What’s odd about New York’s problems is that in some ways the city’s export base has held up well; Wall Streeters are not decamping en masse. But what Wall Street has stopped doing, for now at least, is to go to the office — because finance happens to be one of those industries where a lot of work can be done remotely. This in turn means that financial workers don’t buy lunch, shop downtown, go out to eat, etc. The problem, in other words, is less a shrinking base than a shrinking multiplier.
But why has New York lost its economic diversity? Surely the answer is that the immense buying power of Wall Street and those who serve it has clashed with a housing stock constrained by zoning and regulations, making the city too expensive for everyone but financiers. and those who, directly or indirectly, take care of their needs. And the solution is obvious: allow the construction of more housing.
Which brings me to the question of what’s wrong with blue America – with New York just one example (California is worse).

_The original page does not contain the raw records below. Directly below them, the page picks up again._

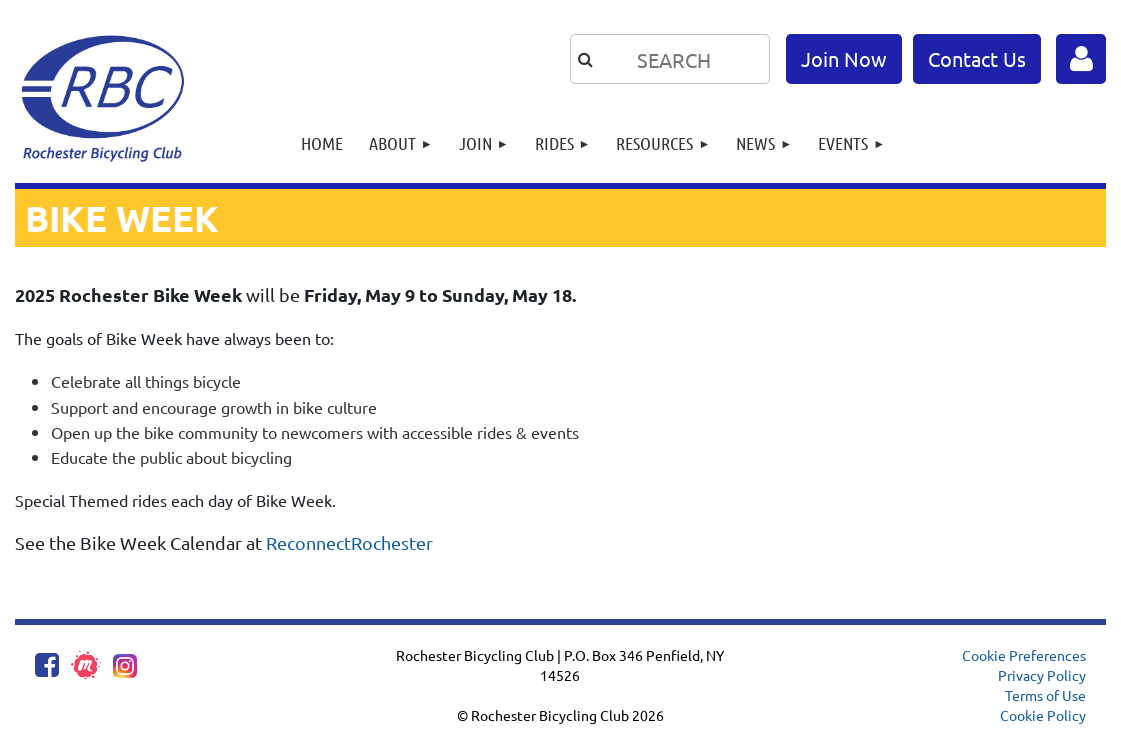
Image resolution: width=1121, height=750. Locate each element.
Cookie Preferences (1024, 655)
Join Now (844, 58)
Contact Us (977, 58)
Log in (1081, 59)
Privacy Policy (1042, 675)
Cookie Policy (1043, 715)
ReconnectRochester (349, 542)
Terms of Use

Conservatives will tell you that people move to Texas and Florida for low taxes; but while New York’s taxes are indeed high, there’s not much evidence that they keep high-income residents away. What people are really doing is moving to places where housing is affordable, because governments aren’t blocking new construction.
And in the case of New York, NIMBYism is ultimately the reason a major global city has become a one-industry city, leaving it exceptionally vulnerable to the economic upheavals wrought by the pandemic.